We knew it would happen eventually, but it appears that Netflix is testing a new “feature” that prevents people who are not authorized to use a Netflix account from accessing it. Those suspected of unauthorized use will be required to verify the account through an email or a text code, so reports Gammawire.
We knew this would happen eventually, and I want to personally apologize to those who have curated their own profiles on several of my streaming accounts. It’s already impossible to share YouTube TV or Hulu Live accounts (believe me), and Netflix will probably be the first of many to crack down on their own unauthorized account users, although I’m sure that some of those who are interested may find a way around it. Friends could, for instance, simply share the email or text codes, but at a certain point that also becomes a huge pain in the ass, and the freeloaders will have to determine whether it’s worth bugging their friends every time they log in to Netflix. Family plans, however, may also offer opportunities for college students living away from home, for instance, to continue using their parents’ accounts.
I hope they use the money from their new accounts to bring back Santa Clarita Diet.
It’s all part of Netflix’s effort to remain ahead of the competition. Netflix has a little over 200 million subscribers worldwide, but Disney+ is surging fast. In 16 months, their streamer has already signed up 100 million subscribers. Those MCU and Star Wars series, however, cost money, and many of you may have received emails in recent days informing you of price hikes. Disney+ will be going up around $1 a month, and that goes for the streaming bundle, as well (has anyone used their useless ESPN streamer?). However, until March 26th, you can still get a discounted rate if you sign up for a full year in advance at $69.99.
Meanwhile, HBO Max — a distant fourth with 40 million subscribers (Amazon Prime is actually #2 right now with 112 million subs) — believes it will have 120 to 150 million subscribers by 2025. In an effort to speed up that process, in June the streamer will be offering an ad-tier, which means subscribers can get a discounted rate by sitting through ads. There’s no word yet on how much the ad-tier plan will be.

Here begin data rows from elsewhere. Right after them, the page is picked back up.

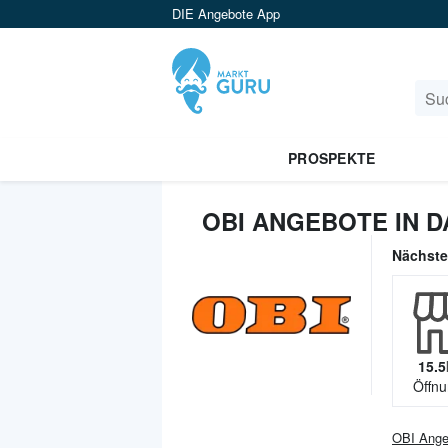
DIE Angebote App
PROSPEKTE
OBI ANGEBOTE IN 
Nächst
15.5
Öffnu
OBI
Ange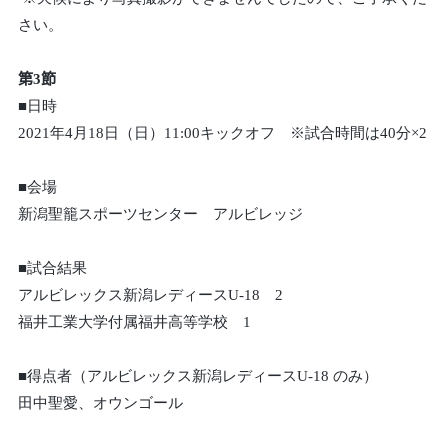
さい。
第3節
■日時
2021年4月18日（日）11:00キックオフ ※試合時間は40分×2
■会場
新潟聖籠スポーツセンター アルビレッジ
■試合結果
アルビレックス新潟レディースU-18 2
福井工業大学付属福井高等学校 1
■得点者（アルビレックス新潟レディースU-18 のみ）
田中聖愛、オウンゴール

Kilar says the HBO Max ad-supported tier will not include the theatrical premieres, but all other content will be the same. Also, HBO original series will NOT have advertising, even on the ad-supported tier.— Jason Lynch (@jasonlynch) March 12, 2021
I have to say, however, that once you go ad-free, it’s hard to go back. I finally had to quit Riverdale this week (at least until it arrives on Netflix), not because the show is bad (it is!), but because I could no longer sit through five 3-minute ad breaks in every episode. It’s unconscionable! I don’t know why Biden’s stimulus plan didn’t do something about that.